Desde 1999, a UNESCO organiza seu fórum de juventude, que visa dar oportunidades aos jovens para se envolverem no trabalho da organização. Esse ano, em especial, o Brasil contará com a representação de Gabriel Trindade, membro do grupo que venceu a primeira edição brasileira do SJWP e cuja primeira viagem para fora do estado de São Paulo foi para representar o país na Escandinávia. Após ganhar o SJWP Brasil, Gabriel e seus colegas criaram o prêmio STAC de sustentabilidade em sua escola de origem, como forma de devolver para sua comunidade as oportunidades e benefícios que receberam através do SJWP. Em novembro ele irá para Paris, levar a bandeira do Brasil, da floresta Amazônica e da água como direito universal.

 

Os jovem cientistas, finalistas dos 35 países representados no SJWP 2019, produziram uma declaração conjunta para expressar sua preocupação com os efeitos climáticos relacionados à água que eles vêem em seus respectivos países.
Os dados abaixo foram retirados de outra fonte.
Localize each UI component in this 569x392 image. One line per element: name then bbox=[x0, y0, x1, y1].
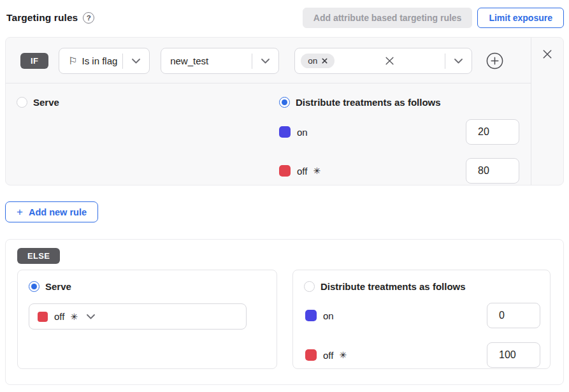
help-icon[interactable]: ? bbox=[83, 12, 94, 24]
treatment-tag-label: on bbox=[308, 56, 317, 66]
add-new-rule-label: Add new rule bbox=[29, 207, 87, 217]
if-rule-card: IF ⚐ Is in flag new_test bbox=[5, 37, 564, 185]
flag-icon: ⚐ bbox=[68, 56, 77, 66]
serve-radio-label[interactable]: Serve bbox=[33, 97, 59, 108]
add-attribute-rules-button[interactable]: Add attribute based targeting rules bbox=[303, 8, 473, 28]
else-options-row: Serve off ✳ Distribute treatments as fol… bbox=[17, 270, 551, 369]
else-serve-radio-label[interactable]: Serve bbox=[45, 281, 71, 292]
condition-row: IF ⚐ Is in flag new_test bbox=[6, 38, 531, 83]
treatment-percent-input[interactable] bbox=[487, 342, 540, 368]
flag-name-select[interactable]: new_test bbox=[161, 48, 279, 74]
else-distribute-radio[interactable] bbox=[304, 281, 315, 292]
else-badge: ELSE bbox=[17, 248, 60, 264]
treatments-multiselect[interactable]: on bbox=[294, 48, 472, 74]
treatment-name: off bbox=[297, 166, 307, 177]
select-divider bbox=[445, 54, 445, 69]
serve-option: Serve bbox=[17, 97, 279, 185]
treatment-color-swatch bbox=[305, 349, 317, 361]
default-treatment-icon: ✳ bbox=[70, 312, 78, 322]
treatment-name: off bbox=[54, 311, 64, 322]
targeting-rules-page: Targeting rules ? Add attribute based ta… bbox=[0, 0, 569, 392]
chevron-down-icon bbox=[261, 59, 270, 64]
else-distribute-radio-label[interactable]: Distribute treatments as follows bbox=[321, 281, 466, 292]
else-serve-card: Serve off ✳ bbox=[17, 270, 277, 369]
header: Targeting rules ? Add attribute based ta… bbox=[0, 0, 569, 28]
treatment-color-swatch bbox=[279, 165, 291, 177]
treatment-percent-input[interactable] bbox=[466, 158, 519, 184]
chevron-down-icon bbox=[454, 59, 463, 64]
flag-name-value: new_test bbox=[170, 55, 208, 66]
treatment-tag: on bbox=[301, 54, 335, 68]
select-divider bbox=[122, 54, 123, 69]
if-rule-main: IF ⚐ Is in flag new_test bbox=[6, 38, 531, 185]
treatment-color-swatch bbox=[305, 310, 317, 321]
page-title: Targeting rules bbox=[6, 12, 78, 24]
distribute-option: Distribute treatments as follows on off … bbox=[279, 97, 531, 185]
matcher-select-value: Is in flag bbox=[82, 55, 118, 66]
treatment-row-on: on bbox=[279, 119, 531, 145]
remove-tag-icon[interactable] bbox=[322, 58, 328, 64]
else-serve-treatment-select[interactable]: off ✳ bbox=[29, 303, 247, 330]
limit-exposure-button[interactable]: Limit exposure bbox=[477, 8, 564, 28]
treatment-name: off bbox=[323, 350, 333, 361]
treatment-color-swatch bbox=[38, 312, 48, 322]
else-serve-radio[interactable] bbox=[29, 281, 40, 292]
plus-icon: + bbox=[17, 207, 23, 217]
matcher-select[interactable]: ⚐ Is in flag bbox=[59, 48, 150, 74]
treatment-row-on: on bbox=[304, 303, 540, 328]
add-condition-icon[interactable] bbox=[486, 52, 503, 69]
select-divider bbox=[252, 54, 252, 69]
treatment-name: on bbox=[323, 310, 334, 321]
treatment-row-off: off ✳ bbox=[279, 158, 531, 184]
default-treatment-icon: ✳ bbox=[313, 166, 321, 176]
chevron-down-icon bbox=[87, 314, 95, 319]
distribute-radio-label[interactable]: Distribute treatments as follows bbox=[296, 97, 441, 108]
else-distribute-card: Distribute treatments as follows on off … bbox=[292, 270, 551, 369]
serve-distribute-row: Serve Distribute treatments as follows o… bbox=[6, 83, 531, 185]
treatment-color-swatch bbox=[279, 126, 291, 138]
distribute-radio[interactable] bbox=[279, 97, 290, 108]
default-treatment-icon: ✳ bbox=[339, 350, 347, 360]
clear-selection-icon[interactable] bbox=[385, 56, 394, 66]
treatment-name: on bbox=[297, 127, 308, 138]
close-icon[interactable] bbox=[542, 49, 552, 59]
treatment-percent-input[interactable] bbox=[487, 303, 540, 328]
serve-radio[interactable] bbox=[17, 97, 27, 108]
treatment-row-off: off ✳ bbox=[304, 342, 540, 368]
if-badge: IF bbox=[20, 53, 48, 69]
add-new-rule-button[interactable]: + Add new rule bbox=[5, 201, 98, 222]
chevron-down-icon bbox=[132, 59, 140, 64]
rule-close-column bbox=[531, 38, 563, 185]
treatment-percent-input[interactable] bbox=[466, 119, 519, 145]
else-rule-card: ELSE Serve off ✳ bbox=[5, 239, 564, 385]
O texto, apresentado na Assembléa Geral da ONU, anseia por metas científicas que baseiem tanto políticas públicas como privadas. Expressa ainda o desejo por líderes de opinião pública, políticos e influenciadores, que abracem o pensamento científico, não como uma ideologia, mas como uma plataforma eficaz para impulsionar discursos construtivos.

 

No entanto, eu queria discutir o papel da juventude além do advocacy. Dar voz às juventudes é fundamental, mas também é necessário dar vez. A ação da juventude precisa sair dos espaços destinados para jovens e ganhar o “mundo real”. Digo isso baseada em dois exemplos.

 

O primeiro é de Claire Reid, sul africana que venceu o SJWP em 2003. Na ocasião, Claire apresentou o projeto de uma bobina capaz de ajudar pequenos agricultores a serem mais eficientes no uso da água em seus cultivos. Após receber o prêmio das mãos da princesa Vitória, ela ficou mundialmente famosa e atraiu grande atenção da mídia em seu país. No entanto, tudo se resumiu a palmas e fotos. O projeto da menina não recebeu apoio para ir além. Foram necessários alguns anos e muita força de vontade para que o Reel Gardening pudesse se tornar um produto comercializável e um negócio de impacto capaz de empregar pessoas. Uma solução prática para um problema real quase foi sufocada pelos holofotes. 

 

O segundo exemplo é o de Malcolm Barnard, que participou da competição em 2013. Tendo preenchido o pedido de patente antes de submeter seu projeto para a etapa americana do SJWP, em 2018, após contínuo desenvolvimento de seu dispositivo a base de algas para melhorar a qualidade da água, o jovem foi condecorado com a patente.

 

Ser jovem engloba muitas questões: definição de identidade, dependência financeira, cobranças acadêmicos, inexperiência em geral. Mas também é na juventude que mais aflora a criatividade, a paixão e a coragem de fazer a diferença. Nós jovens precisamos ocupar nossos lugares de fala e precisamos ser ouvidos. Mas, acima de tudo, precisamos de suporte técnico, institucional, legal e financeiro para tirarmos as ideias do papel. O jovem pode e deve ser o protagonista.

 

A construção de uma estratégia sustentável de inclusão da juventude na questão ambiental precisa ser pensada e executada de forma a superar questões de ego e diferenças culturais. O ODS 17 trata exatamente das parcerias e dos meios de implementação. Quando muitos pensam que os jovens são os elos mais fracos das alianças, minha experiência tem mostrado que visões retrógradas e enfraquecimento das instituições são riscos muitos maiores para a implementação da agenda 2030.

 

Assim, deixo o convite para uma maior interação entre as gerações. Demonstre interesse genuíno nas propostas dos jovens, aceite os convites nas redes socias, chame para um café, escute ativamente as ideias e dê o suporte prático necessário. Só assim construiremos alianças firmes e sustentáveis.

 

Primeiro grupo brasileiro a participar do Stockholm Junior Water Prize visita perlamento sueco em 2017. No ano seguinte, o local se torna palco dos protestos de Greta Thumberg e dezenas de outros jovens.

 

Dentre os nove finalistas da etapa brasileira do Stockholm Junior Water Prize 2019, sete eram meninas. Para a Brazilcham Sweden, organizadora da etapa, esse é apenas um reflexo do empoderamento femenino alcançado no Brasil, um dos principais compromissos da instituição.